Unit tests for Highcharts for Python are written using pytest [1] and a comprehensive set of test automation are provided by tox [2].

There are many schools of thought when it comes to test design. When building Highcharts for Python, we decided to focus on practicality. That means:

  • DRY is good, KISS is better. To avoid repetition, our test suite makes extensive use of fixtures, parametrization, and decorator-driven behavior. This minimizes the number of test functions that are nearly-identical. However, there are certain elements of code that are repeated in almost all test functions, as doing so will make future readability and maintenance of the test suite easier.

  • Coverage matters…kind of. We have documented the primary intended behavior of every function in the Highcharts for Python library, and the most-likely failure modes that can be expected. At the time of writing, we have about 94% code coverage. Yes, yes: We know that is less than 100%. But there are edge cases which are almost impossible to bring about, based on confluences of factors in the wide world. Our goal is to test the key functionality, and as bugs are uncovered to add to the test functions as necessary.

Test Organization

Each individual test module (e.g. test_chart.py) corresponds to a conceptual grouping of functionality. For example:

  • tests/test_chart.py tests the contents of the highcharts_core.chart module.

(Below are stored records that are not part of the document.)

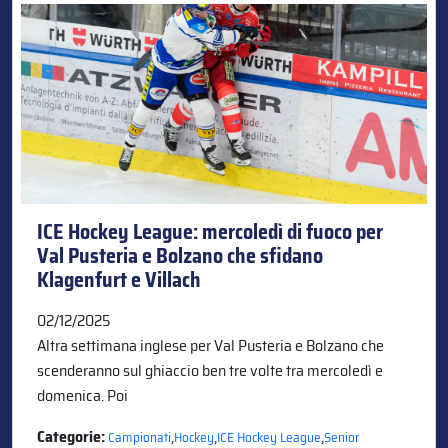
ICE Hockey League: mercoledì di fuoco per
Val Pusteria e Bolzano che sfidano
Klagenfurt e Villach
02/12/2025
Altra settimana inglese per Val Pusteria e Bolzano che
scenderanno sul ghiaccio ben tre volte tra mercoledì e
domenica. Poi
Categorie:
,
,
,
Campionati
Hockey
ICE Hockey League
Senior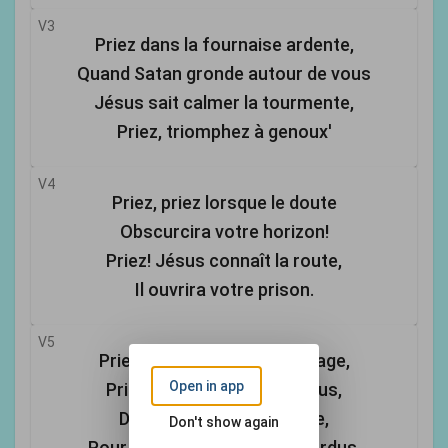
V3
Priez dans la fournaise ardente,
Quand Satan gronde autour de vous
Jésus sait calmer la tourmente,
Priez, triomphez à genoux'
V4
Priez, priez lorsque le doute
Obscurcira votre horizon!
Priez! Jésus connaît la route,
Il ouvrira votre prison.
V5
Priez, pour rendre témoignage,
Open in app
Priez! Pour confesser Jésus,
Dieu bénira votre langage,
Don't show again
Pour sauver les pécheurs perdus.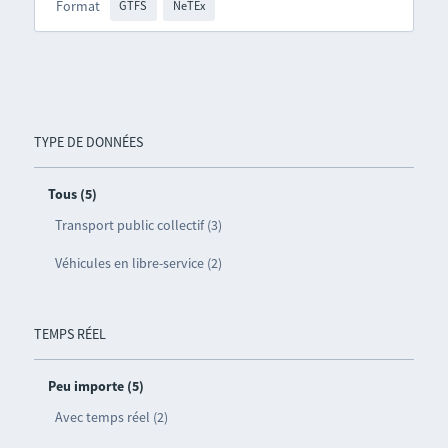
Format
GTFS
NeTEx
TYPE DE DONNÉES
Tous (5)
Transport public collectif (3)
Véhicules en libre-service (2)
TEMPS RÉEL
Peu importe (5)
Avec temps réel (2)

  • tests/options/annotations/test_annotations.py tests the contents of highcharts_core.options/annotations/__init__.py.

Test Design

Because Highcharts for Python largely depends on designing classes that serialize and deserialize content to/from JavaScript, we have implemented a standard number of tests as Pytest fixtures. These tests are then configured using a set of parameters which configure their standard inputs and expected outputs, as applicable.

If you are implementing a new class, please use the same test structure as used for the other test modules. If you are adding a new method that is specific to one class, you do not need to use this pattern. However, if it is a method that will be inherited by or used by other classes, then we ask that you implement a similar pattern to keep test maintenance as easy as possible.

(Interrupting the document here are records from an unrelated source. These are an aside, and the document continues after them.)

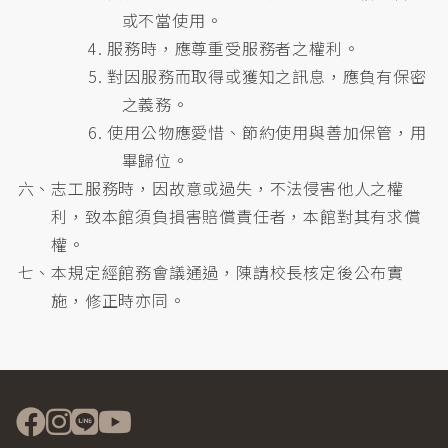
或不當使用。
4. 服務時，應尊重受服務者之權利。
5. 對因服務而取得或獲知之訊息，應負有保密
之義務。
6. 使用公物應愛惜、節約使用與善加保管，用
畢歸位。
六、志工服務時，因故意或過失，不法侵害他人之權
利，致本館須負損害賠償責任者，本館對其有求償
權。
七、本規定經館務會議通過，陳請校長核定後公布實
施，修正時亦同。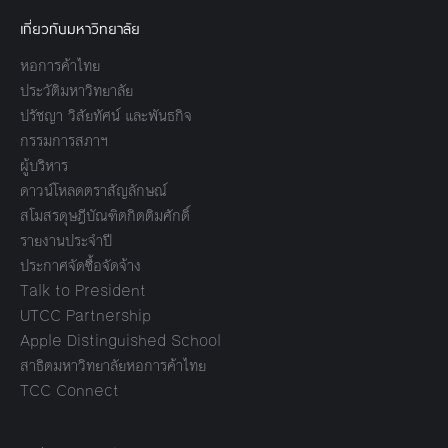
เกี่ยวกับมหาวิทยาลัย
หอการค้าไทย
ประวัติมหาวิทยาลัย
ปรัชญา วิสัยทัศน์ และพันธกิจ
กรรมการสภาฯ
ผู้บริหาร
ดาวน์โหลดตราสัญลักษณ์
สโมสรดุษฎีบัณฑิตกิตติมศักดิ์
รายงานประจำปี
ประกาศจัดซื้อจัดจ้าง
Talk to President
UTCC Partnership
Apple Distinguished School
สาธิตมหาวิทยาลัยหอการค้าไทย
TCC Connect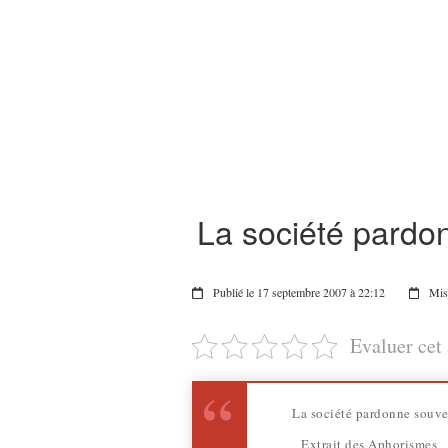
La société pardo
Publié le 17 septembre 2007 à 22:12
Mis 
Evaluer cet 
La société pardonne souven
Extrait des Aphorismes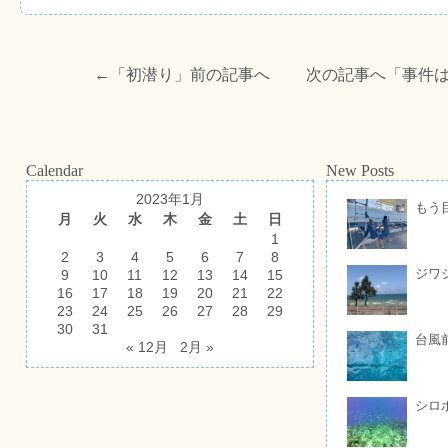
←「
初潜り
」前の記事へ 次の記事へ「
事件
Calendar
New Posts
2023年1月
もう
月
火
水
木
金
土
日
1
2
3
4
5
6
7
8
ジワ
9
10
11
12
13
14
15
16
17
18
19
20
21
22
23
24
25
26
27
28
29
30
31
台風
« 12月
2月 »
シロ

Configuring & Running Tests

Installing with the Test Suite

$ pip install highcharts-core[tests]

Command-line Options

Highcharts for Python does not use any custom command-line options in its test suite.

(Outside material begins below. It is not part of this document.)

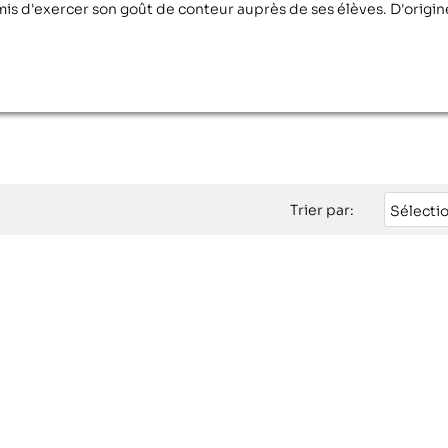
ermis d'exercer son goût de conteur auprès de ses élèves. D'origine
Trier par:
Sélecti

For a full list of the CLI options, including the defaults available, try:

highcharts-core $ cd tests/
highcharts-core/tests/ $ pytest --help

Configuration File

Because Highcharts for Python has a very simple test suite, we have not prepared a pytest.ini configuration file.

Running Tests

tests/ $ pytest

Skipping Tests


Because of the simplicity of Highcharts for Python, the test suite does not currently support any test skipping.

Incremental Tests


The Highcharts for Python test suite does support incremental testing using, however at the moment none of the tests designed rely on this functionality.

A variety of test functions are designed to test related functionality. As a result, they are designed to execute incrementally. In order to execute tests incrementally, they need to be defined as methods within a class that you decorate with the @pytest.mark.incremental decorator as shown below:

class TestIncremental(object):
    def test_function1(self):
    def test_modification(self):
        assert 0
    def test_modification2(self):

This class will execute the TestIncremental.test_function1() test, execute and fail on the TestIncremental.test_modification() test, and automatically fail TestIncremental.test_modification2() because of the .test_modification() failure.

To pass state between incremental tests, add a state argument to their method definitions. For example:

class TestIncremental(object):
    def test_function(self, state):
        state.is_logged_in = True
        assert state.is_logged_in = True
    def test_modification1(self, state):
        assert state.is_logged_in is True
        state.is_logged_in = False
        assert state.is_logged_in is False
    def test_modification2(self, state):
        assert state.is_logged_in is True

Given the example above, the third test (test_modification2) will fail because test_modification updated the value of state.is_logged_in.


state is instantiated at the level of the entire test session (one run of the test suite). As a result, it can be affected by tests in other test modules.